Monday, March 10, 2014
You can walk into Dr. Michael A. Ciampi’s South Portland office with your medical insurance policy in hand, but you might as well be holding a blank sheet of paper.
Which is to say, you will be politely told, “That’s nice, but the only things you can use here are cash, checks or credit cards.”
Dr. Ciampi decided last April – and got substantial coverage for it at the time – to convert his family practice into a “no-third-party-payer” purveyor of cash-on-the-barrelhead medicine.
He posts the prices for his services online, and if you don’t know what the bill will be before you get examined and treated, all you have to do is ask.
I called him this week to get a six-month update on how his experiment in avoiding both government and private insurance is going, and discovered he’s pretty happy with it.
He says he lost some patients at the beginning, but the recent trend is up, and he (and, he says, his patients) are more than satisfied with the way things are going.
Like a growing number of doctors, he’s not pleased that Medicare and Medicaid intentionally are structured to keep expenditures low and don’t reimburse doctors for the full cost of treating patients (let alone leaving them anything as income).
But he’s no fan of private insurance, either, which he sees as demanding “more and more from doctors – information, audits, rates. It was dramatically affecting the time I was spending with patients and decreasing the income I was making from my practice.”
“The last straw,” he said, was the accountable care organizations contained within the Affordable Care Act (aka Obamacare) that were “reminiscent of the health maintenance organizations that we all hated in the ’80s and ’90s.”
HMOs were designed to keep expenses down, Ciampi says, at the expense of providing good patient care.
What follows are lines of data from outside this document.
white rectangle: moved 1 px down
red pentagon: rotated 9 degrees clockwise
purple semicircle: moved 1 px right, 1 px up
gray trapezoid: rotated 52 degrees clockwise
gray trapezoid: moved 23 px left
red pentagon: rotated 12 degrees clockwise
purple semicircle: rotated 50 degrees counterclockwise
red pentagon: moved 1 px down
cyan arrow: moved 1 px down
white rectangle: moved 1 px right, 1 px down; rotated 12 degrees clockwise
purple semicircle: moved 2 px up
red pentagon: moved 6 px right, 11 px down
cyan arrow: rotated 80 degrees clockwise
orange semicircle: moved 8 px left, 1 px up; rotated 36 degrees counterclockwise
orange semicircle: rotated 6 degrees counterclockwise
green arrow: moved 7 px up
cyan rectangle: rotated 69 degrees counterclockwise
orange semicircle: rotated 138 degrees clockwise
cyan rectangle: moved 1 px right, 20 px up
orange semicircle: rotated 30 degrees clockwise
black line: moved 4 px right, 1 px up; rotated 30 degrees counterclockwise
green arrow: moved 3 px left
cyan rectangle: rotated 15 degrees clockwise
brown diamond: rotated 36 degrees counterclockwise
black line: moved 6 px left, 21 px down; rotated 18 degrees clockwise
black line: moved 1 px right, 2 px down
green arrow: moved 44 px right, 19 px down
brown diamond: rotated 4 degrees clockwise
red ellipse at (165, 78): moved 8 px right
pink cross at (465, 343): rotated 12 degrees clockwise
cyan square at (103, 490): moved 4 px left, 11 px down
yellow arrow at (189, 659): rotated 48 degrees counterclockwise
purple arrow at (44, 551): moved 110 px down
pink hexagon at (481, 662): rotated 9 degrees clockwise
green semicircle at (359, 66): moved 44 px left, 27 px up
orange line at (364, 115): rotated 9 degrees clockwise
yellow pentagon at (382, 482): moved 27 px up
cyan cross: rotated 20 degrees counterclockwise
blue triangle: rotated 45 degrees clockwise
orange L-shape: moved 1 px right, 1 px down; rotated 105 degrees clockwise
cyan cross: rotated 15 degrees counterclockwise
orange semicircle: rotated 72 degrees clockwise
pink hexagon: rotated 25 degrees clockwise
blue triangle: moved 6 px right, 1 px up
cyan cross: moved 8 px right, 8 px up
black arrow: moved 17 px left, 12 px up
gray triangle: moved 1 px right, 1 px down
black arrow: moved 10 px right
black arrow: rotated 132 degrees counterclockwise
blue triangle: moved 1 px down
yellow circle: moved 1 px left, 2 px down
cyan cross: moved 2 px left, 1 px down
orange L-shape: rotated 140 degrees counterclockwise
And he sees that trend being exacerbated by both the ACA and private firms as time goes on.
If an accountable care organization and its doctors spend more than was allocated for X number of patients, he says, “They have to write a check to the feds. That makes the bottom line the goal, not patient care.”
That means doctors “lose autonomy, because the desire to make money is set against patient well-being. It is a major ethical dilemma.”
And he gave this example: “My Canadian grandmother needed a hip replacement before socialized medicine, and she got it. Then she needed the other one done after socialized medicine, and she was put on anti-inflammatories for years in a waiting line. She ended up with life-threatening internal bleeding, and that didn’t move her up the list one single place.
“When people say we need Canadian-style medicine here, I think of her. And I think of President Obama saying, maybe you don’t need that operation, just take a pill.”
Thus, he says, “We decided to go back to the cash model that worked from the days of Hippocrates to 1965 (the birth of Medicare).”
He makes referrals, of course, but tries to steer patients to doctors and labs that are independent of large groups or hospitals, as he believes their fees are lower on average.
His patients, mostly “working-class people,” tend to have either high-deductible policies or no insurance at all. “They are thrilled with our policies,” he says, “saying they pay less at our office than at the dentist or the auto repair shop.”
And he’s turned his back on electronic medical records, which were supposed to save tons of money.
“We know our system and we can find stuff faster here than on a computer,” he says. “And I can look at my patients when I talk to them, rather than a computer screen. Those notes aren’t really for the doctor, they’re to establish a reason to bill the third-party payers. And electronic records will destroy patient privacy.”
Finally, no matter how Obamacare works out, he sees his style of medicine succeeding. “The ACA, remember, says it will give 30 million or 40 million people more coverage – but it doesn’t add one doctor in one clinic. That means it offers insurance, but not access – you’ll get coverage, but not necessarily care.”
So people who choose to pay the ACA’s penalty instead of buying coverage will find his model attractive, as will those who buy coverage but encounter “delays, lines and rationing.”
He didn’t say it, but there’s something more: His model of coverage would dovetail well with conservative proposals to let all Americans create tax-favored health savings accounts supplemented with personal catastrophic coverage policies (with high-risk pools covering truly needy special cases).
And it would forestall the threat that current programs offer to patients who want good, affordable care while still maintaining their privacy.